> _To do_:
Scan the entries below for lines holding "Vous". Give the number of such lines alone.

> _Excerpted records_:

====================

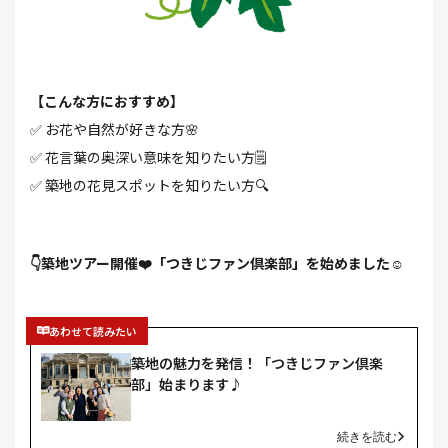
【こんな方におすすめ】
✅ お花や自然が好きな方🌸
✅ 花言葉の奥深い意味を知りたい方🗒️
✅ 築地の花見スポットを知りたい方🔍
👇築地ツアー開催❤️「つきじファン倶楽部」を始めました
☺️
あわせて読みたい
築地の魅力を発信！「つきじファン倶楽
部」始まります♪
続きを読む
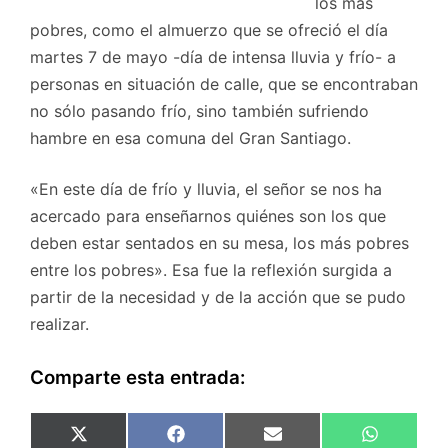
los más
pobres, como el almuerzo que se ofreció el día
martes 7 de mayo -día de intensa lluvia y frío- a
personas en situación de calle, que se encontraban
no sólo pasando frío, sino también sufriendo
hambre en esa comuna del Gran Santiago.
«En este día de frío y lluvia, el señor se nos ha
acercado para enseñarnos quiénes son los que
deben estar sentados en su mesa, los más pobres
entre los pobres». Esa fue la reflexión surgida a
partir de la necesidad y de la acción que se pudo
realizar.
Comparte esta entrada:
Compartir
Compartir
Compartir
Comparti
X
F
E
W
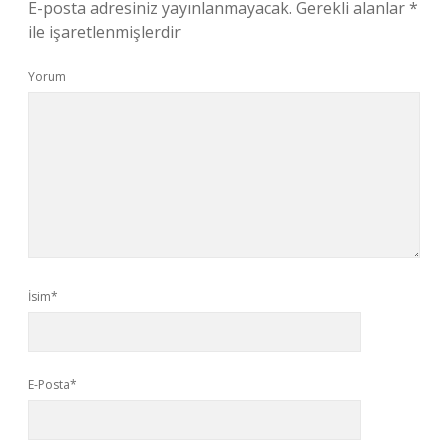
E-posta adresiniz yayınlanmayacak.
Gerekli alanlar
*
ile işaretlenmişlerdir
Yorum
İsim*
E-Posta*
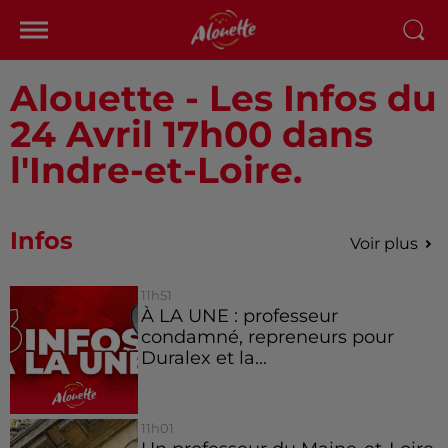
Alouette - Les Infos du
24 Avril 17h00 dans
l'Indre-et-Loire.
Infos
Voir plus
11h51
À LA UNE : professeur
condamné, repreneurs pour
Duralex et la...
11h01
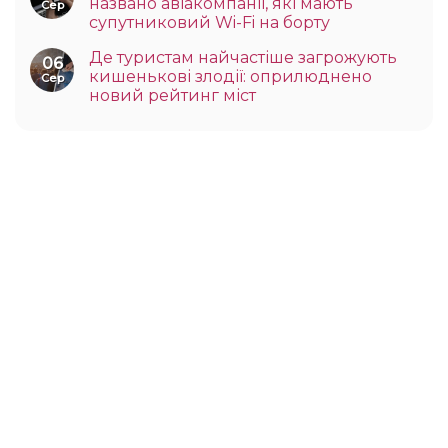
названо авіакомпанії, які мають
Сер
супутниковий Wi-Fi на борту
Де туристам найчастіше загрожують
06
кишенькові злодії: оприлюднено
Сер
новий рейтинг міст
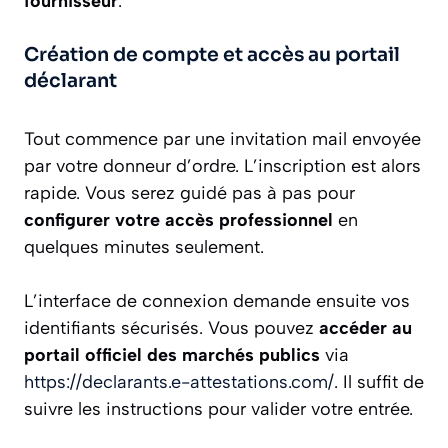
fournisseur
.
Création de compte et accès au portail
déclarant
Tout commence par une invitation mail envoyée
par votre donneur d’ordre. L’inscription est alors
rapide. Vous serez guidé pas à pas pour
configurer votre accès professionnel
en
quelques minutes seulement.
L’interface de connexion demande ensuite vos
identifiants sécurisés. Vous pouvez
accéder au
portail officiel des marchés publics
via
https://declarants.e-attestations.com/
. Il suffit de
suivre les instructions pour valider votre entrée.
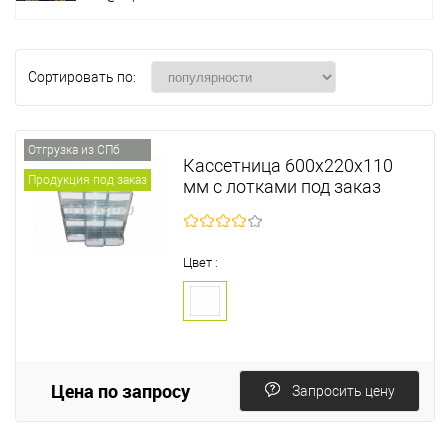
Сортировать по:
Отгрузка из СПб
Кассетница 600х220х110
Продукция под заказ
мм с лотками под заказ
Цвет :
Цена по запросу
Запросить цену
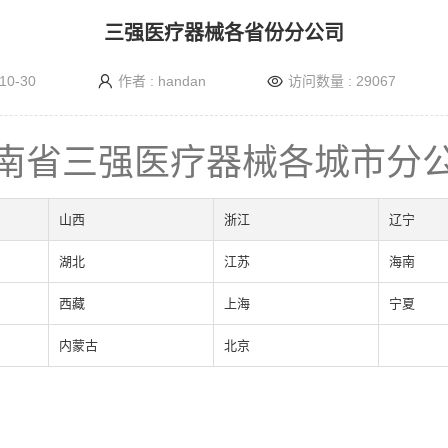
三强医疗器械各省份分公司
10-30
作者 : handan
访问数量 : 29067
南省三强医疗器械各城市分
山西
浙江
辽宁
湖北
江苏
海南
西藏
上海
宁夏
内蒙古
北京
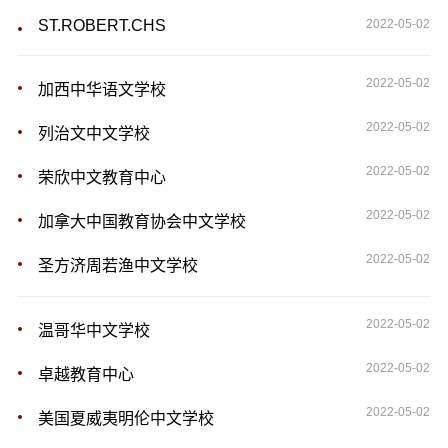
ST.ROBERT.CHS
2022-05-02
2022-05-02
加西中华语文学校
2022-05-02
列治文中文学校
2022-05-02
荣欣中文教育中心
2022-05-02
加拿大中国教育协会中文学校
2022-05-02
圣方济周若渔中文学校
2022-05-02
温哥华中文学校
2022-05-02
卓越教育中心
2022-05-02
美国夏威夷明伦中文学校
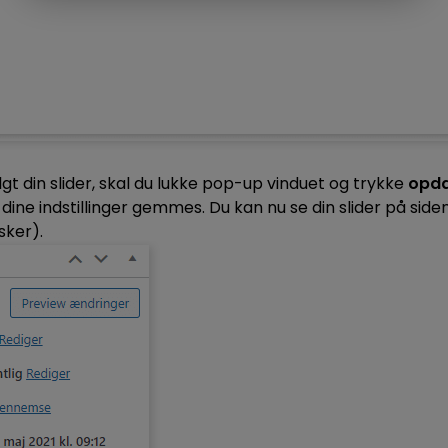
lgt din slider, skal du lukke pop-up vinduet og trykke
opd
t dine indstillinger gemmes. Du kan nu se din slider på side
 sker).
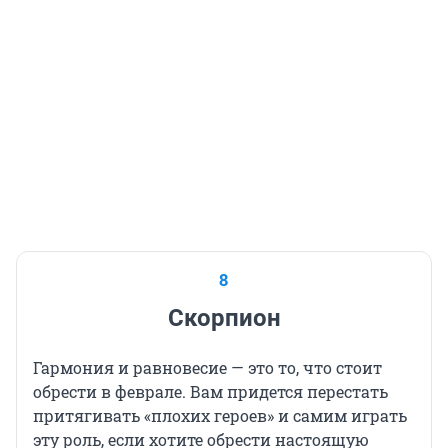
8
Скорпион
Гармония и равновесие — это то, что стоит
обрести в феврале. Вам придется перестать
притягивать «плохих героев» и самим играть
эту роль, если хотите обрести настоящую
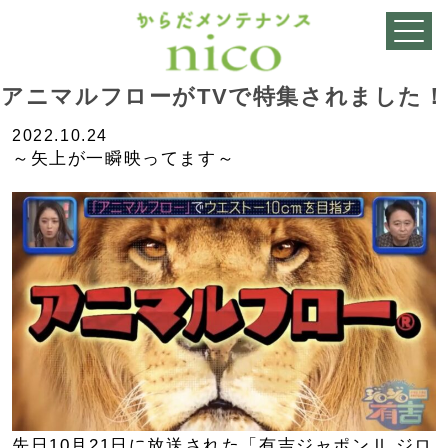
アニマルフローがTVで特集されました！
2022.10.24
～矢上が一瞬映ってます～
先日10月21日に放送された「有吉ジャポンⅡ ジロ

====================

> _Response area_:
2